Like any competent independent counsel, we developed a strategy with the interest of our client exclusively in mind. His interest was to pay nothing, and to ensure that the CRD did not have a reference to his paying money to settle the claim. By comparison, the firm's (contrary) interest was to end the dispute, to pay a reasonable sum to settle the claim, to have the rep agree to pay as much as the firm could convince the rep to pay, and to report the settlement to the CRD with no particular regard for the rep's CRD record.

A key decision was whether to participate in mediation. We knew that, statistically, mediation has an 80% settlement success rate. But we also knew that the mediator would pressure the rep to pay money to settle. Further we knew that the customers' lawyers worked on a contingency fee basis and had a history of settling claims instead of fighting in arbitration. The claim, for about $100,000, would not provide a sufficient financial incentive for the customers' counsel to settle in mediation against the firm and then, in addition, travel from the South to Chicago to arbitrate against the broker for the prospect of recovering additional money.

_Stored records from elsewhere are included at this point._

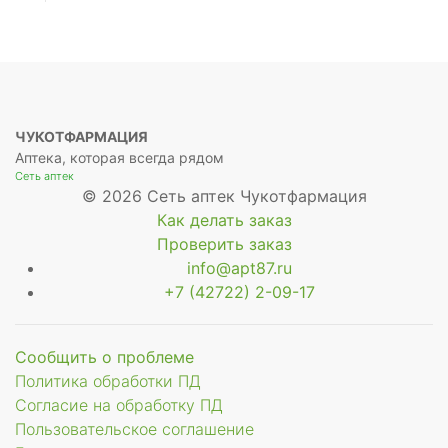
ЧУКОТФАРМАЦИЯ
Аптека, которая всегда рядом
Сеть аптек
© 2026 Сеть аптек Чукотфармация
Как делать заказ
Проверить заказ
info@apt87.ru
+7 (42722) 2-09-17
е
Сообщить о проблеме
Политика обработки ПД
Согласие на обработку ПД
Пользовательское соглашение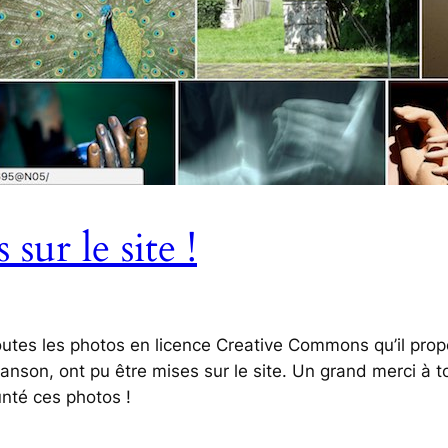
sur le site !
toutes les photos en licence Creative Commons qu’il prop
nson, ont pu être mises sur le site. Un grand merci à 
nté ces photos !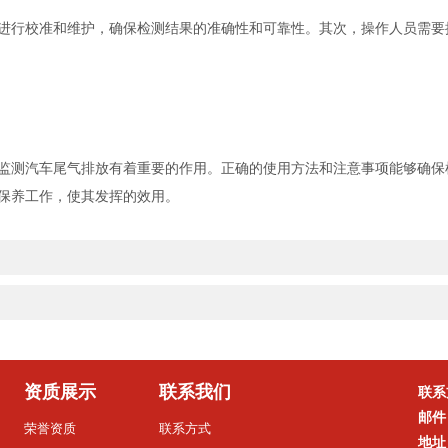
行校准和维护，确保检测结果的准确性和可靠性。其次，操作人员需要
测汽车尾气排放有着重要的作用。正确的使用方法和注意事项能够确保
保养工作，使其发挥的效用。
资质展示
联系我们
联系
邮件
荣誉资质
联系方式
地址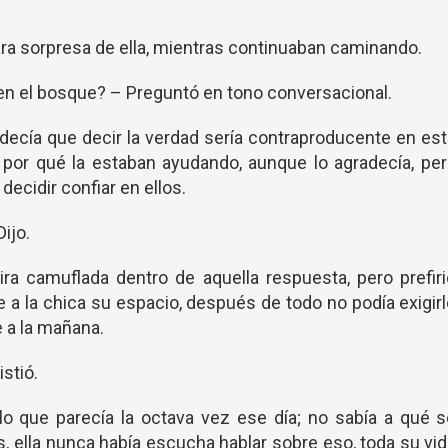
ara sorpresa de ella, mientras continuaban caminando.
en el bosque? – Preguntó en tono conversacional.
le decía que decir la verdad sería contraproducente en es
i por qué la estaban ayudando, aunque lo agradecía, pe
ecidir confiar en ellos.
ijo.
ira camuflada dentro de aquella respuesta, pero prefir
le a la chica su espacio, después de todo no podía exigir
e a la mañana.
stió.
 lo que parecía la octava vez ese día; no sabía a qué 
s, ella nunca había escucha hablar sobre eso, toda su vi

Weighing all of those factors, we declined to mediate. In the end, the strategy paid off marvelously. The customers settled for about one-half of their claim. The customers' lawyers declined to arbitrate in Chicago against our client and they dismissed the claim against him. This outcome would not even have been on the radar of possible scenarios had the rep chosen the free counsel offered by the firm.

Short of retaining independent counsel for arbitration, reps can hire independent counsel to examine and evaluate the defense provided by the brokerage firm's attorney. These efforts include ensuring that all available defenses and arguments are asserted on the rep's behalf. For example, it would have been a "no-brainer" for the Salomon Smith Barney reps to have argued that it was Jack Grubman, not they, who were at fault for the customers' losses. But I doubt that that defense appears in the brokers' answer as drafted for them and for the brokerage firm by the brokerage firm's lawyer.

Additionally, as the claim moves into discovery of documents and information, it is helpful to retain independent counsel to examine what counsel for the firm is requesting from the customer (as well as what the firm's lawyer is agreeing to produce to the customer). Often (and increasingly) counsel for the firms are insurance defense counsel, quite adept at general litigation but with no securities industry or regulatory background. As they don't know the securities business, they have a limited knowledge of what to request and how to adequately respond to the customer's requests.

In addition to determining whether to mediate, as discussed above, reps can retain independent counsel to determine whether it would be in the best interest of the rep to accept - or make - a settlement offer to resolve the claim. Further, independent counsel can examine the documents that the brokerage firm's lawyer intends to use at the arbitration hearing, as well as the list of witnesses whom he or she intends to call to testify. There may be shortcomings; independent counsel can identify those, before it is too late.

The bottom line is this: reps who care about their reputations, their wallets and staying in the industry are well advised to pay for their own legal counsel. That is because, like much in life, when it comes to attorney representation, reps get what they pay for.